Vector of matrices vs. multidimensional arrays


#1

I have to deal with 3 dimensional structures, I was hesitating between vectors of vectors of vectors, vectors of matrices or tridimensional arrays. For performance comparison, I wrote this small test:

julia> L = M = N = Int(5e2);

julia> vec_vec_vec = Array{Array{Vector}}(L);

julia> for i = 1:L vec_vec_vec[i] = [zeros(N) for j = 1:M] end;

julia> vec_mat = Array{Matrix}(L);

julia> fill!(vec_mat, rand(M, N));

julia> arr = rand(L, M, N);

julia> tic(); for i = 1:L for j = 1:M for k = 1:N vec_vec_vec[i][j][k] += 1; end; end; end; t = toc(); println(t)
elapsed time: 28.747643437 seconds
28.747643437

julia> tic(); for i = 1:L for j = 1:M for k = 1:N vec_mat[i][j,k] += 1; end; end; end; t = toc(); println(t)
elapsed time: 25.837854348 seconds
25.837854348

julia> tic(); for i = 1:L for j = 1:M for k = 1:N arr[i,j,k] += 1; end; end; end; t = toc(); println(t)
elapsed time: 100.412620007 seconds
100.412620007

Can someone explain to me why it is so much more expensive to use a 3d array rather than a vector of matrices, and why the vec_vec_vec and vec_mat solutions are similar?
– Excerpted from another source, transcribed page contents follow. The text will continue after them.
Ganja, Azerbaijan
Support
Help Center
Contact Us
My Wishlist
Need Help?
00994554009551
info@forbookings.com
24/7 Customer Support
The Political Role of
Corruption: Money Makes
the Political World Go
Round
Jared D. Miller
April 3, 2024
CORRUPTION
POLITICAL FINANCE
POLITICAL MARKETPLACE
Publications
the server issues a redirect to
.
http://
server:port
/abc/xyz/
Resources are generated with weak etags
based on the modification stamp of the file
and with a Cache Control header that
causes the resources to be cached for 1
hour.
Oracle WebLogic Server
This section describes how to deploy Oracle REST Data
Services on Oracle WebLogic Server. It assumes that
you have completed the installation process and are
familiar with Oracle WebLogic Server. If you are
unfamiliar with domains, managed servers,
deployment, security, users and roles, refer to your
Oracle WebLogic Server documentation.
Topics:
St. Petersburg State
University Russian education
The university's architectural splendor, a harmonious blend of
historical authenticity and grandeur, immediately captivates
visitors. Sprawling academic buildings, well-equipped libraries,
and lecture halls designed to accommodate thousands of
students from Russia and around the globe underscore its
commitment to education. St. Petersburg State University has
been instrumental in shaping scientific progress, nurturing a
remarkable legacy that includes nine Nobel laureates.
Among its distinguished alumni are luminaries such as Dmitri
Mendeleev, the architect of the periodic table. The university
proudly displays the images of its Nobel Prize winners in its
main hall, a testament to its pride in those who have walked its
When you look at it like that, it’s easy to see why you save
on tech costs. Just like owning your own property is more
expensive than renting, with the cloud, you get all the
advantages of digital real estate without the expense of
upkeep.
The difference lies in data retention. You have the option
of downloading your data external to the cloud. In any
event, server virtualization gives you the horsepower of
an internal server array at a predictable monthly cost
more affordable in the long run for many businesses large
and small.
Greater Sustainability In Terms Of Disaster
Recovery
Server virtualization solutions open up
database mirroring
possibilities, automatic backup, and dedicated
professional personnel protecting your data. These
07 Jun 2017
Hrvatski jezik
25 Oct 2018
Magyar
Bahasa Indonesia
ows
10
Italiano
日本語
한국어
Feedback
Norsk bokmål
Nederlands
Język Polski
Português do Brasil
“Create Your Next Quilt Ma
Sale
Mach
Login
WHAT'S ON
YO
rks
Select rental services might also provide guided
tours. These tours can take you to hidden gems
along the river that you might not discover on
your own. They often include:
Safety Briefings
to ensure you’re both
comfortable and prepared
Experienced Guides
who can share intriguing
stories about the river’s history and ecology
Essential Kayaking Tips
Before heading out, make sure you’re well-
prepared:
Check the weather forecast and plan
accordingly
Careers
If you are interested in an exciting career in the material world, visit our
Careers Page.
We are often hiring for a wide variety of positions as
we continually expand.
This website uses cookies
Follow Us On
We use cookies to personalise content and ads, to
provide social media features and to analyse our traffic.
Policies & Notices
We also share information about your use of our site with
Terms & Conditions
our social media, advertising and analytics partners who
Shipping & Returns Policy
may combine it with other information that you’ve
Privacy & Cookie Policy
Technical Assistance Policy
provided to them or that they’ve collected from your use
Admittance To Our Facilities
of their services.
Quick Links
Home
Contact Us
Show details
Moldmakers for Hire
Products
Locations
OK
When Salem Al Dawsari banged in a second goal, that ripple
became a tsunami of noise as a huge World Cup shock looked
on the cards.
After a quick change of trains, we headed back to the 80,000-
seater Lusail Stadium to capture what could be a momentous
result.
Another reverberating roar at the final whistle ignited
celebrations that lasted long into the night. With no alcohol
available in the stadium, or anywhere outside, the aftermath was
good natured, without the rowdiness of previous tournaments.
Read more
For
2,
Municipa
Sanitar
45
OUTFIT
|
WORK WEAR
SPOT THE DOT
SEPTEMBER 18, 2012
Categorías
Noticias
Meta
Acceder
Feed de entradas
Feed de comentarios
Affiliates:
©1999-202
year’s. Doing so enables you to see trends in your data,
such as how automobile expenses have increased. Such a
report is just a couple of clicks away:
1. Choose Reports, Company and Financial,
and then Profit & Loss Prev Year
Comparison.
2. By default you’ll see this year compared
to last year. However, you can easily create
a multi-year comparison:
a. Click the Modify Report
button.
I understand that this example just looks at loops over the whole structures, and even in my case I need to perform matrix-related operations so vec_vec_vec is not very suitable. The ideal solution for me would have been to use the 3d array, but this wouldn’t be reasonable with such performances…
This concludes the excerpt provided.